One thought on “Is Empathy Possible in Today’s Polarized Political Environment?”

  1. I often feel both sad and glad when we seem to “discover” ideas that have long been at the core of our teaching and practice of conflict management.

    It is good to know that “putting ourselves in the other’s shoes” might make a comeback, for reasons mentioned by the article’s authors. No, that does not mean espousing others” values or compromising ones own. And yes, it helps to formulate one’s arguments (strategically) in terms that address others’ concerns, rather than keep harping on one’s own. We’ve known for a long time that if we want to get something done (rather than argue or communicate how virtuous or right we are) we need to come up with proposals that address the others’ needs, not just our own.

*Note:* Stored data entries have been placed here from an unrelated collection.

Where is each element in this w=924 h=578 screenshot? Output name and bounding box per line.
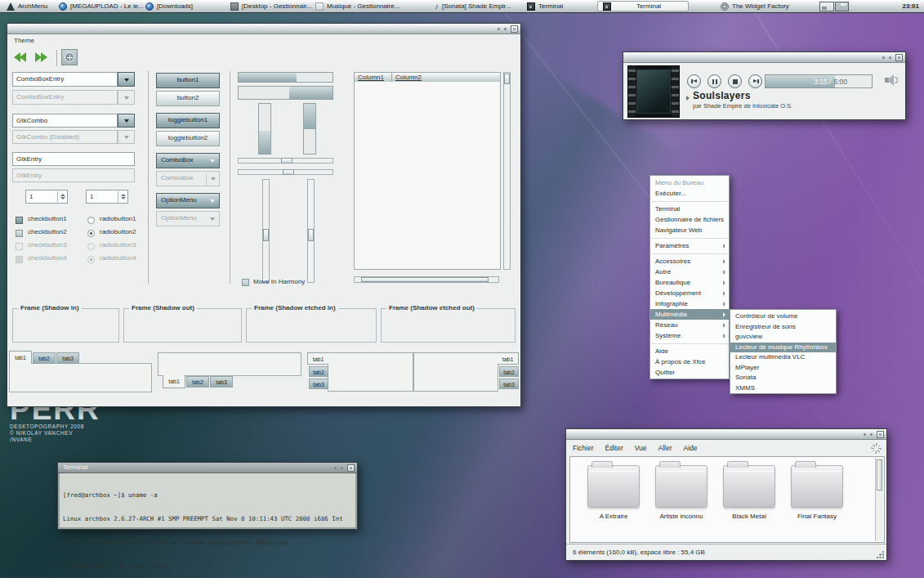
folder-item[interactable]: Artiste inconnu (647, 465, 716, 520)
spin-arrows-icon[interactable] (57, 191, 66, 202)
submenu-item-xmms[interactable]: XMMS (730, 383, 836, 394)
checkbutton1-box[interactable] (16, 217, 23, 224)
tab-left-3[interactable]: tab3 (309, 379, 328, 389)
menu-editer[interactable]: Éditer (605, 444, 623, 452)
tab-right-1[interactable]: tab1 (498, 352, 519, 365)
gtkentry-input[interactable]: GtkEntry (12, 152, 135, 166)
tab-top-1[interactable]: tab1 (9, 351, 32, 364)
tab-bottom-1[interactable]: tab1 (163, 375, 185, 388)
comboboxentry-drop-button[interactable] (118, 72, 135, 87)
workspace-1[interactable] (819, 2, 834, 11)
menu-aide[interactable]: Aide (684, 444, 698, 452)
menu-item-web-browser[interactable]: Navigateur Web (650, 225, 729, 235)
menu-item-infographie[interactable]: Infographie (650, 298, 729, 309)
add-button[interactable] (61, 49, 78, 65)
comboboxentry-input[interactable]: ComboBoxEntry (12, 72, 118, 87)
task-terminal-1[interactable]: Terminal (527, 0, 563, 12)
menu-item-accessoires[interactable]: Accessoires (650, 256, 729, 267)
submenu-item-rhythmbox[interactable]: Lecteur de musique Rhythmbox (730, 343, 836, 353)
close-button[interactable] (511, 25, 518, 33)
terminal-titlebar[interactable]: Terminal (58, 463, 357, 473)
submenu-item-vlc[interactable]: Lecteur multimédia VLC (730, 352, 836, 363)
submenu-item-mplayer[interactable]: MPlayer (730, 363, 836, 374)
menu-vue[interactable]: Vue (635, 444, 647, 452)
spinbutton-2[interactable]: 1 (86, 190, 128, 204)
minimize-button[interactable] (864, 433, 866, 436)
task-terminal-2-active[interactable]: Terminal (597, 1, 689, 11)
panel-archmenu-button[interactable]: ArchMenu (7, 0, 47, 12)
spin-arrows-icon[interactable] (118, 191, 127, 202)
tab-right-2[interactable]: tab2 (499, 366, 519, 377)
task-desktop-filemanager[interactable]: [Desktop - Gestionnair... (230, 0, 312, 12)
pause-button[interactable] (708, 74, 721, 88)
workspace-pager[interactable] (819, 2, 849, 11)
menu-item-autre[interactable]: Autre (650, 267, 729, 277)
menu-item-multimedia[interactable]: Multimédia (650, 309, 729, 320)
menu-item-file-manager[interactable]: Gestionnaire de fichiers (650, 214, 729, 225)
fileview-vscrollbar[interactable] (875, 458, 883, 541)
treeview-hscrollbar[interactable] (354, 276, 499, 283)
menu-item-reseau[interactable]: Réseau (650, 320, 729, 330)
checkbutton1-label[interactable]: checkbutton1 (28, 215, 67, 222)
submenu-item-sound-recorder[interactable]: Enregistreur de sons (730, 322, 836, 333)
task-downloads[interactable]: [Downloads] (145, 0, 193, 12)
tab-bottom-3[interactable]: tab3 (210, 376, 233, 388)
volume-icon[interactable] (885, 74, 898, 86)
tab-top-2[interactable]: tab2 (33, 352, 56, 364)
vscrollbar-1[interactable] (262, 179, 270, 283)
combobox[interactable]: ComboBox (156, 153, 220, 168)
togglebutton1[interactable]: togglebutton1 (156, 113, 220, 128)
task-widget-factory[interactable]: The Widget Factory (721, 0, 789, 12)
radiobutton2-label[interactable]: radiobutton2 (100, 228, 136, 235)
task-musique-filemanager[interactable]: Musique - Gestionnaire... (315, 0, 400, 12)
menu-theme[interactable]: Theme (14, 37, 34, 44)
resize-grip[interactable] (877, 550, 885, 558)
player-titlebar[interactable] (623, 52, 905, 63)
task-megaupload[interactable]: [MEGAUPLOAD - Le le... (59, 0, 144, 12)
menu-item-bureautique[interactable]: Bureautique (650, 277, 729, 288)
tab-top-3[interactable]: tab3 (56, 352, 79, 364)
hscale-2[interactable] (238, 169, 333, 175)
tab-right-3[interactable]: tab3 (499, 379, 519, 389)
submenu-item-guvcview[interactable]: guvcview (730, 332, 836, 343)
thunar-titlebar[interactable] (566, 429, 886, 440)
checkbutton2-label[interactable]: checkbutton2 (28, 228, 67, 235)
menu-item-quitter[interactable]: Quitter (650, 367, 729, 378)
menu-fichier[interactable]: Fichier (573, 444, 594, 452)
folder-item[interactable]: Black Metal (715, 465, 783, 520)
spinbutton-1[interactable]: 1 (25, 190, 68, 204)
treeview[interactable]: Column1 Column2 (354, 72, 501, 270)
close-button[interactable] (347, 464, 355, 472)
terminal-viewport[interactable]: [fred@archbox ~]$ uname -a Linux archbox… (58, 473, 357, 529)
expander-icon[interactable] (686, 96, 690, 101)
hscale-1[interactable] (238, 158, 333, 164)
radiobutton2-circle[interactable] (87, 230, 95, 237)
file-view[interactable]: A Extraire Artiste inconnu Black Metal F… (569, 456, 885, 543)
menu-item-aide[interactable]: Aide (650, 346, 729, 356)
menu-item-developpement[interactable]: Développement (650, 288, 729, 298)
vscrollbar-2[interactable] (307, 179, 315, 283)
togglebutton2[interactable]: togglebutton2 (156, 131, 220, 146)
task-sonata[interactable]: ♪ [Sonata] Shade Empir... (435, 0, 511, 12)
minimize-button[interactable] (882, 56, 885, 59)
column2-header[interactable]: Column2 (392, 73, 500, 82)
back-icon[interactable] (14, 52, 30, 62)
gtkcombo-input[interactable]: GtkCombo (12, 114, 118, 128)
seek-bar[interactable]: 3:15 / 5:00 (765, 74, 873, 88)
maximize-button[interactable] (504, 28, 507, 30)
album-art[interactable] (627, 65, 680, 118)
tab-left-2[interactable]: tab2 (309, 366, 328, 377)
maximize-button[interactable] (870, 433, 873, 436)
menu-item-a-propos[interactable]: À propos de Xfce (650, 356, 729, 367)
harmony-label[interactable]: Move In Harmony (253, 278, 305, 285)
column1-header[interactable]: Column1 (355, 73, 392, 82)
maximize-button[interactable] (341, 467, 343, 469)
minimize-button[interactable] (498, 28, 500, 30)
menu-item-systeme[interactable]: Système (650, 330, 729, 341)
previous-button[interactable] (687, 74, 701, 88)
optionmenu[interactable]: OptionMenu (156, 193, 220, 208)
button1[interactable]: button1 (156, 73, 220, 88)
close-button[interactable] (895, 54, 903, 61)
close-button[interactable] (877, 431, 884, 438)
harmony-checkbox[interactable] (242, 279, 249, 286)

    It is also sad to be reminded that in the current switch of focus from interests to values, this knowledge and these skills have been lost even among conflict management professionals. Stereotying and halo effects, once considered by most as judgmental biases detrimental to conflict management, have made a strong comeback. Comically, after observing some evenhandedness for the sake of their arguments, even the article’s authors could not come up with one example of Democrats being swayed by a Republican argument, though they did have examples of the opposite.

    Elections, fresh in our minds, are not the best situations for studying or exercising empathy. They are periodic moments when people can and should, and do let their own values lead. They are not meant to be conflict management processes. But when they are over, we need to get things done. That is when we should focus on interests (people share many, despite value differences), use empathy, and arrive to agreements.